■ Task statement
Each record below needs to be reproduced precisely, though not its pictures.

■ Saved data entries
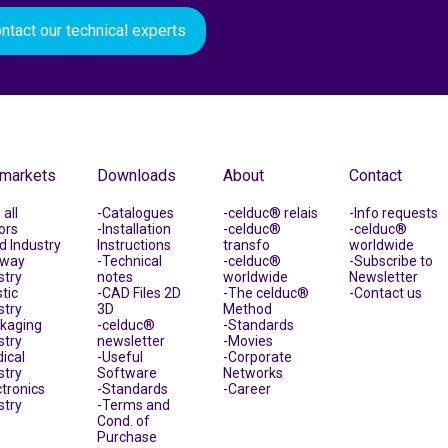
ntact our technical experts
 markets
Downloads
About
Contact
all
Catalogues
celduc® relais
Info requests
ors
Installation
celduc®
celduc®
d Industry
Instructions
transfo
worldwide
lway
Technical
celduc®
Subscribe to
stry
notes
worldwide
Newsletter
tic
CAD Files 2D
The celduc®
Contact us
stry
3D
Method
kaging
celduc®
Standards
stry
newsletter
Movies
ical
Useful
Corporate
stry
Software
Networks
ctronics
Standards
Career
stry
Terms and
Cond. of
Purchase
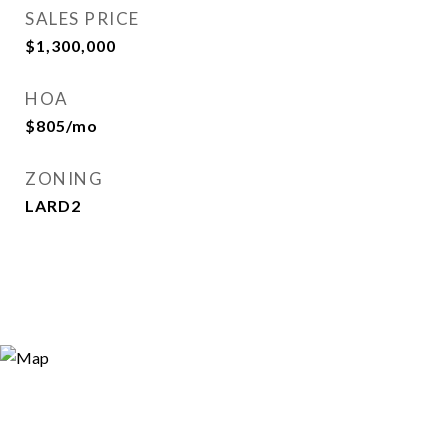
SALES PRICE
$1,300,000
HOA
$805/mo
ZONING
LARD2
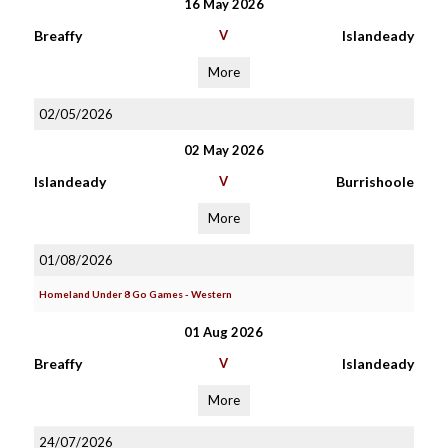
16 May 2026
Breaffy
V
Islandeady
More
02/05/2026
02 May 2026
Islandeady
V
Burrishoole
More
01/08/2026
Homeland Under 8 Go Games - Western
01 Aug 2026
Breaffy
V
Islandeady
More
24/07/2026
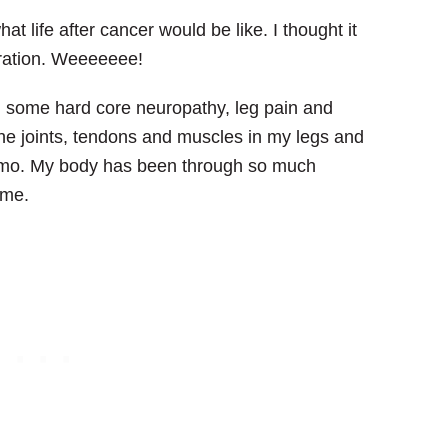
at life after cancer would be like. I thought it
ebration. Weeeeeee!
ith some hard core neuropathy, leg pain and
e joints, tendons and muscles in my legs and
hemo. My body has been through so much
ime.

■ Solution for this task
ntact our technical experts
 markets
Downloads
About
Contact
all
Catalogues
celduc® relais
Info requests
ors
Installation
celduc®
celduc®
d Industry
Instructions
transfo
worldwide
lway
Technical
celduc®
Subscribe to
stry
notes
worldwide
Newsletter
tic
CAD Files 2D
The celduc®
Contact us
stry
3D
Method
kaging
celduc®
Standards
stry
newsletter
Movies
ical
Useful
Corporate
stry
Software
Networks
ctronics
Standards
Career
stry
Terms and
Cond. of
Purchase
SALES PRICE
$1,300,000
HOA
$805/mo
ZONING
LARD2
16 May 2026
Breaffy
V
Islandeady
More
02/05/2026
02 May 2026
Islandeady
V
Burrishoole
More
01/08/2026
Homeland Under 8 Go Games - Western
01 Aug 2026
Breaffy
V
Islandeady
More
24/07/2026
at life after cancer would be like. I thought it
ebration. Weeeeeee!
ith some hard core neuropathy, leg pain and
e joints, tendons and muscles in my legs and
hemo. My body has been through so much
ime.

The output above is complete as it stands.